Разговор, в основном, шел о музейных буднях; похоже, все они были музейными работниками, но разных музеев. На вопрос, чем занимается в данный момент бойкая, та отвечала, что пишет статью о новгородской иконе XIV–XVI веков.
– Ну, мать, тебя и заносит, – хозяйка дома, – докатилась, хернёй такой занимаешься.
– А куда денешься, – заоправдывалась бойкая, – надо же что-то писать для этих мудаков…
Я было открыл рот – икона, одно из главных достижений русской культуры.
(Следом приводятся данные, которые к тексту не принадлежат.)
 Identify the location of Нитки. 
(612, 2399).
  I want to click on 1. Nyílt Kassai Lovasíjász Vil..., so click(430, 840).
Что же это, по нынешним временам выходит, писать об иконе это что-то вроде выходки недостойной цивилизованного человека…
Да, недостойно – с их позиции просто преступно, осквернение «ИХ СВЯТЫНЬ».
Было ясно, задай я этот вопрос, на меня посмотрели бы как на упавшего с Луны. Молча я встал и вышел.
Глазунов
Не знаю другого такого человека в искусстве, на которого бы так окрысились его – оппоненты, хотел я сказать, но он ни с кем не оппонирует, значит, лобовое определение – враги. Так чем же это он навлек на себя целую армию недругов. Политической деятельностью не занимался. Художник. Со своим пониманием ценностей (как у любого человека), которые он никому не навязывает. Высказывать не значит навязывать. Создал свою школу. Вот, пожалуй, и всё, что можно сказать по существу. Но Боже, какие комья грязи летят в его сторону. Вот один из типичных таких пассажей.
Скучающая за столом барышня, вне всякого контекста (пластинку повеселее хотелось поставить), заводит разговор о Глазунове. И сразу в атаку: есть вот такой, сякой… и понеслось на все лады. Но в чем, собственно, заключались все эти обвинения, понять было трудно.